Chinese President Xi Jinping kicked off his second informal summit with Prime Minister Narendra Modi with a guided tour on Friday of a temple complex dating back to the 8th century in Tamil Nadu’s Mamallapuram.
Both leaders were dressed in white casuals – PM Modi in white shirt and Veshti (Tamil Nadu version of the dhoti worn in the north) with an angvastaram slung over his shoulder and Xi in white shirt and black trousers – for the 45-minute tour that started at 5 pm. Both leaders shook hands and exchanged pleasantries before embarking on the tour of the historical site
Earlier, Chinese president landed to a red-carpet welcome at Chennai airport for the unscripted summit with Modi that India and China are looking towards to re-balance ties after strains over the Kashmir issue.
At the temple complex, Modi and Xi visited three monuments – Arjuna’s Penance, Panch Ratha and the Shore Temple – and were largely on their own, except for their translators and an expert from the Archaeological Survey of India called in to explain the details of the World Heritage Site.
The temple complex trip was the best first opportunity for informal interactions between the two leaders, who are expected to spend a total of six hours together over Friday and Saturday. They spent about 45 minutes at the temple complex and watched a 20-minute cultural programme by the Kalakshetra Foundation comprising Bharatnatyam and Kuchipudi dances.
This will be followed by a private dinner hosted by Modi within a large tent at the Shore Temple Complex. The two leaders will share a private table, accompanied only by translators, while their eight-member delegations will be at other tables. The people cited above said the menu will largely comprise local cuisine, including vegetarian and non-vegetarian dishes.
The people said both sides are looking to the summit to produce “some new directions from the top” that will build on the strategic guidance that flowed from the Wuhan summit.
“Both leaders like the unstructured format of the informal summit and both sides are aware there is a lot riding on this relationship,” said an official who didn’t want to be named.

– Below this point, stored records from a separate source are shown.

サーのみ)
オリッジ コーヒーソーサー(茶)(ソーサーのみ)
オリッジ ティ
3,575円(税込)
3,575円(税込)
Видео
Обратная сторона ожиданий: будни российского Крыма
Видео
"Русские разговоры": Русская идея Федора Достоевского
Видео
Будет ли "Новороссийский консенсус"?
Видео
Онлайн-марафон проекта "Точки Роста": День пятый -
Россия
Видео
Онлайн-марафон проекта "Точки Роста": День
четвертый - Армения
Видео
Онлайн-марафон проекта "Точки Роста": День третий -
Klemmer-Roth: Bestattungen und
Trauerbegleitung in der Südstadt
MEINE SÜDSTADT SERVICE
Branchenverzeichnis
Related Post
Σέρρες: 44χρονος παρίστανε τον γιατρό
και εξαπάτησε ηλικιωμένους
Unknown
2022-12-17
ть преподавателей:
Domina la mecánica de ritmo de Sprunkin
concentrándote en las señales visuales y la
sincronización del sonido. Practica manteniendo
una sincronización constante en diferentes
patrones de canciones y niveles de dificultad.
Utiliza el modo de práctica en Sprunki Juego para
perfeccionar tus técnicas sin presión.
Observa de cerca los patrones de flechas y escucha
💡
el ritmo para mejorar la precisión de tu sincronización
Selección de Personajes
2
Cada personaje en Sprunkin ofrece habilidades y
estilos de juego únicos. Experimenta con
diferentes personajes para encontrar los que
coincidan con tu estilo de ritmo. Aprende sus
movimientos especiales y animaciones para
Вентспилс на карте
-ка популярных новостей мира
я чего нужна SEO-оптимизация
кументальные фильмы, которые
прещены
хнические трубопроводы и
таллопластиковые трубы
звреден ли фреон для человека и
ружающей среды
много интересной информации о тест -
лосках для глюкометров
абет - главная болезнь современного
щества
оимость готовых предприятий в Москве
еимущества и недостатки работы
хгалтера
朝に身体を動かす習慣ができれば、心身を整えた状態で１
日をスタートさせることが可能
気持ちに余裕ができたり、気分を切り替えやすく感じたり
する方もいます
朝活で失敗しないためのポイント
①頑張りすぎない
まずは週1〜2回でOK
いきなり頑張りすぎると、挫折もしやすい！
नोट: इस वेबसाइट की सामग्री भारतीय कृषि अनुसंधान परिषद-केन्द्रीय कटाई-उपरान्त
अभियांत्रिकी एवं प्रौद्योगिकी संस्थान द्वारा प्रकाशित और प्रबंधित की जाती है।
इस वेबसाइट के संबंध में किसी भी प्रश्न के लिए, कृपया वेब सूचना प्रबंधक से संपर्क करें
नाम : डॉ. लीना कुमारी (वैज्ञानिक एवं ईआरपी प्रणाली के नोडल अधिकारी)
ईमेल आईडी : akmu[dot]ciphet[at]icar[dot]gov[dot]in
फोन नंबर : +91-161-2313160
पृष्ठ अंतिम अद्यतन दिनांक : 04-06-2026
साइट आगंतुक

Despite the recent differences between the two sides, the people said the overall relations had matured and evolved since Wuhan and this had been reflected in the decision to hold the summit as scheduled despite the speculation about its fate in recent weeks.
This edition of the summit had been planned since June, but it comes against the backdrop of a testy exchange between the two countries over Kashmir and China’s support to Pakistan.

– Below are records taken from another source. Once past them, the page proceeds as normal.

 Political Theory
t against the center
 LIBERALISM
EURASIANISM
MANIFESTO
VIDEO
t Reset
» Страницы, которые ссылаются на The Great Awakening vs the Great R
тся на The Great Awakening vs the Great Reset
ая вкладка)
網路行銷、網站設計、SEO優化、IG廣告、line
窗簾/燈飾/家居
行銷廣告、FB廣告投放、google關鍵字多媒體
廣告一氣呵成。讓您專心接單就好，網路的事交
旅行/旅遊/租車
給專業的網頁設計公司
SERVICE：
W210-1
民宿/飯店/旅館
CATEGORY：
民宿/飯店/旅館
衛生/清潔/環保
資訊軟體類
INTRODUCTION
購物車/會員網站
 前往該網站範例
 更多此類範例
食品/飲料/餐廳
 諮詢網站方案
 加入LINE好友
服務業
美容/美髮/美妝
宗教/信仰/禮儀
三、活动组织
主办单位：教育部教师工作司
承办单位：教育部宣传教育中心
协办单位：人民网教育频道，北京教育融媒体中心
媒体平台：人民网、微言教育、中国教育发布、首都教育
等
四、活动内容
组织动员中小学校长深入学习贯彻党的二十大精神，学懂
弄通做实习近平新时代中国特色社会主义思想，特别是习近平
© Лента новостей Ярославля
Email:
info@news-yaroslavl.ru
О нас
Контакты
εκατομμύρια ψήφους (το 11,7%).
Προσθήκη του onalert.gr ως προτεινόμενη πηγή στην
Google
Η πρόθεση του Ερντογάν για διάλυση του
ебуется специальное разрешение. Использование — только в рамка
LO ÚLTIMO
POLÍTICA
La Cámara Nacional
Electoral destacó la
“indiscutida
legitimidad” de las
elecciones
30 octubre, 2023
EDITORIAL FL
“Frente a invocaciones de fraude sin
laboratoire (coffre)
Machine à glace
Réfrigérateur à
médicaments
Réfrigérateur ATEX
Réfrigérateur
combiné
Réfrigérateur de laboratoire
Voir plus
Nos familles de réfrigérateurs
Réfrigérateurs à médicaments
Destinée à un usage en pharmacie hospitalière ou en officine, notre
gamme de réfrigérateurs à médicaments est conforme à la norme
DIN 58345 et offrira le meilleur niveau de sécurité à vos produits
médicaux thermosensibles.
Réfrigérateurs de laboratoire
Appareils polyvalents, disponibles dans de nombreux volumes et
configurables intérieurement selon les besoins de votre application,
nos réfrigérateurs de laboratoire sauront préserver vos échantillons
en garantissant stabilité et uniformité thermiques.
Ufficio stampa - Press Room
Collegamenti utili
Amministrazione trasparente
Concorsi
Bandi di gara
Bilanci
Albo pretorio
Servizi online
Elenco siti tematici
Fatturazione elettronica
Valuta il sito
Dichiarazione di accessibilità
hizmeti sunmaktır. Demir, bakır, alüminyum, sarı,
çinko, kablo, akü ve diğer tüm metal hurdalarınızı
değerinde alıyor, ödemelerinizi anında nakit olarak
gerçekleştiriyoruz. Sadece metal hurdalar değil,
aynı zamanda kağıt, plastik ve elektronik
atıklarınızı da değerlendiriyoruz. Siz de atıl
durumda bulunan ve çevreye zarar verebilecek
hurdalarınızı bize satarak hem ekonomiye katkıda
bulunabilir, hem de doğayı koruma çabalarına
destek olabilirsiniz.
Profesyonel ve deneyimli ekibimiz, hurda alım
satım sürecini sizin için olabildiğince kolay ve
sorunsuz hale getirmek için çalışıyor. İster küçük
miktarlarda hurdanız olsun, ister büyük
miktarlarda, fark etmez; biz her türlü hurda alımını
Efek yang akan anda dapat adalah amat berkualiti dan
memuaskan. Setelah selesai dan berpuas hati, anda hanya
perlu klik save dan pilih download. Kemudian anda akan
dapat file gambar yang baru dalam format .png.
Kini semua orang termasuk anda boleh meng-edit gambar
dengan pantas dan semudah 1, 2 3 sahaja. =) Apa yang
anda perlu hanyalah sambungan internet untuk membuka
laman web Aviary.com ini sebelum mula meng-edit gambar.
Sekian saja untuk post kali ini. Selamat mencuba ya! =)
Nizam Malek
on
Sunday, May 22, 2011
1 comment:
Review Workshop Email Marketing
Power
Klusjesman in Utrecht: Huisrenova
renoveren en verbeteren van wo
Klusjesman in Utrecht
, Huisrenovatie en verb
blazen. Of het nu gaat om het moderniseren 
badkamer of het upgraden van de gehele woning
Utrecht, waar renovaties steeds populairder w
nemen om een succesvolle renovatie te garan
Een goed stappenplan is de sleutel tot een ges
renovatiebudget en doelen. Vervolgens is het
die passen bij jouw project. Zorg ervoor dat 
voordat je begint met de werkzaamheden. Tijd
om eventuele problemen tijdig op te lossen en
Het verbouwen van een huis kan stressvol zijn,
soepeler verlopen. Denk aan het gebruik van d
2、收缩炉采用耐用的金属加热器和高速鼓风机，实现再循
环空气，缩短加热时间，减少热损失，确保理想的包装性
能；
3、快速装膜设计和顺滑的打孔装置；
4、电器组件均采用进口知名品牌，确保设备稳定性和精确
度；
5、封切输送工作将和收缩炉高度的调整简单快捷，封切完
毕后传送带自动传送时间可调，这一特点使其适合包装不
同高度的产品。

Xi’s meeting with Pakistan Prime Minister Imran Khan hasn’t gone unnoticed, not after the Chinese leader declared Beijing was closely following the situation in Kashmir and would support Pakistan in protecting its core interests. That remark drew a loud and formal rebuttal from New Delhi, which reminded Beijing that developments in Kashmir were India’s internal matter and that it didn’t expect other countries to comment on internal affairs.
Xi was earlier received on his arrival in Chennai by Governor Banwarilal Purohit, chief minister EK Palanisami and Deputy Chief Minister O Pannerselvam.
Modi, who had reached Tamil Nadu a few hours earlier, took a helicopter to Mamallapuram, a little more than 15 km from Chennai, and he received the visiting dignitary at around 5 pm. Modi tweeted his welcome in three languages, English, Tamil and Mandarin: “It is gladdening that Tamil Nadu will host President Xi Jinping. May this Informal Summit further strengthen ties between India and China.”
From the airport, Xi drove straight to the ITC Hotel in Chennai before heading to the coastal town of Mamallapuram, which officials said was personally chosen by Modi as the venue for the meeting because it showcases India’s ancient culture and heritage and links with China’s Fujian province.
The Chennai meet is the second edition of the informal summit between Modi and Xi. The first was in the picturesque Chinese lake city of Wuhan in April 2018, months after a 73-day face-off between the armies of the two countries at Doklam took their relationship to an all-time low.